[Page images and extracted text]
----
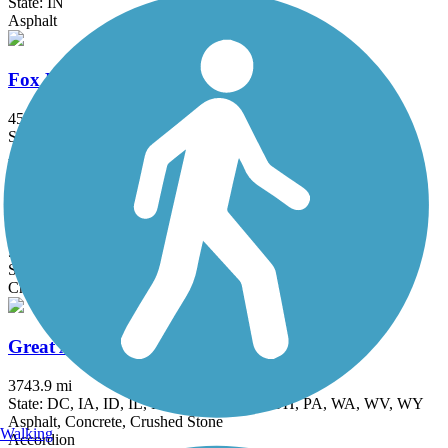
State: IN
Asphalt
Fox River Trail (IL)
45.7 mi
State: IL
Asphalt, Concrete, Crushed Stone
Grant Woods Bike Path
5.9 mi
State: IL
Crushed Stone
Great American Rail-Trail
3743.9 mi
State: DC, IA, ID, IL, IN, MD, MT, NE, OH, PA, WA, WV, WY
Asphalt, Concrete, Crushed Stone
Walking
Accordion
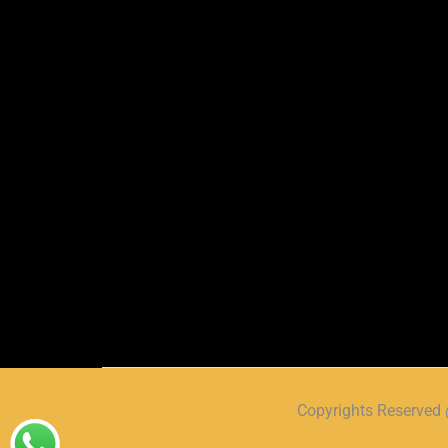
Copyrights Reserve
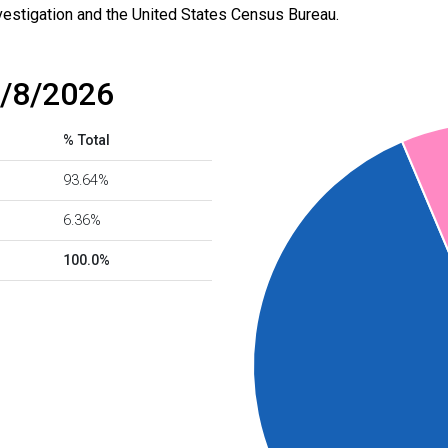
vestigation and the United States Census Bureau.
8/8/2026
% Total
93.64%
6.36%
100.0%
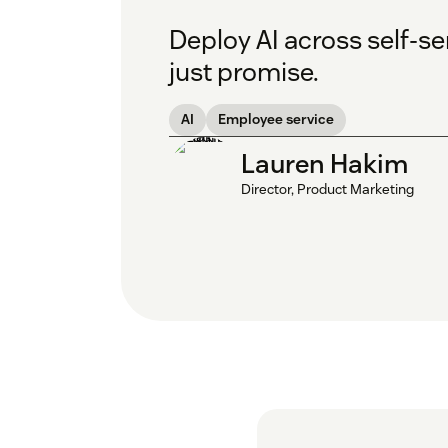
Deploy AI across self-
just promise.
AI
Employee service
Lauren Hakim
Director, Product Marketing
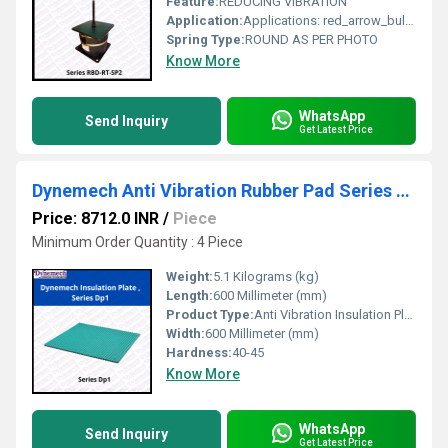
Feature:
REDUCING VIBRATION
Application:
Applications: red_arrow_bullet Power Presses red_arrow_bullet Forging Hammers red_arrow_bullet Fans red_arrow_bullet Blowers red_arrow_bullet Generating Sets red_arrow_bullet Centrifuges red_arrow_bullet Test Beds red_arrow_bullet Textile Machines red_arrow_bullet Reducing Mills and Mixers red_arrow_bullet Coal and Stone Crushers red_arrow_bullet Refrigeration Units red_arrow_bullet Pumps and Boilers etc. red_arrow_bullet All types of heavy industrial machinery
Spring Type:
ROUND AS PER PHOTO
Know More
WhatsApp
Send Inquiry
Get Latest Price
Dynemech Anti Vibration Rubber Pad Series Dp1
Price: 8712.0 INR
/
Piece
Minimum Order Quantity : 4 Piece
Weight:
5.1 Kilograms (kg)
Length:
600 Millimeter (mm)
Product Type:
Anti Vibration Insulation Plate
Width:
600 Millimeter (mm)
Hardness:
40-45
Know More
WhatsApp
Send Inquiry
Get Latest Price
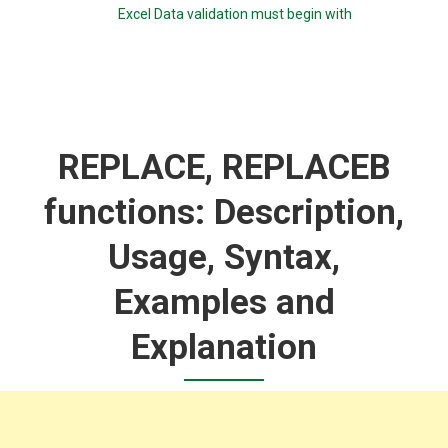
Excel Data validation must begin with
REPLACE, REPLACEB
functions: Description,
Usage, Syntax,
Examples and
Explanation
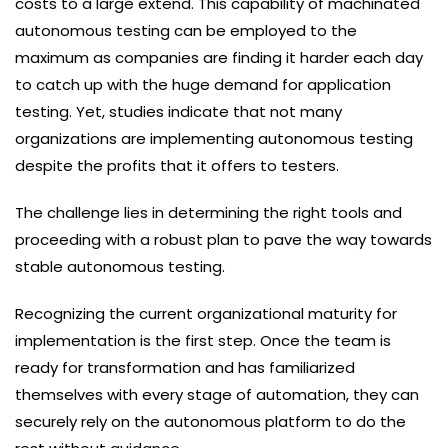
costs to a large extend. This capability of machinated
autonomous testing can be employed to the
maximum as companies are finding it harder each day
to catch up with the huge demand for application
testing. Yet, studies indicate that not many
organizations are implementing autonomous testing
despite the profits that it offers to testers.
The challenge lies in determining the right tools and
proceeding with a robust plan to pave the way towards
stable autonomous testing.
Recognizing the current organizational maturity for
implementation is the first step. Once the team is
ready for transformation and has familiarized
themselves with every stage of automation, they can
securely rely on the autonomous platform to do the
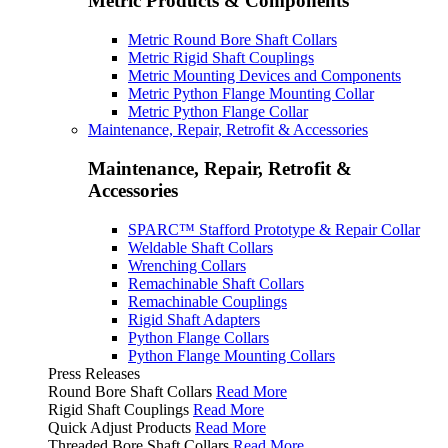
Metric Products & Components
Metric Round Bore Shaft Collars
Metric Rigid Shaft Couplings
Metric Mounting Devices and Components
Metric Python Flange Mounting Collar
Metric Python Flange Collar
Maintenance, Repair, Retrofit & Accessories
Maintenance, Repair, Retrofit &
Accessories
SPARC™ Stafford Prototype & Repair Collar
Weldable Shaft Collars
Wrenching Collars
Remachinable Shaft Collars
Remachinable Couplings
Rigid Shaft Adapters
Python Flange Collars
Python Flange Mounting Collars
Press Releases
Round Bore Shaft Collars
Read More
Rigid Shaft Couplings
Read More
Quick Adjust Products
Read More
Threaded Bore Shaft Collars
Read More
----
* [DESCRIPTION OF THE TASK]: Go through the entries above and count the lines with the word "Retrofit", then give only that number.

* [SOLUTION FOR THIS PROBLEM]: 2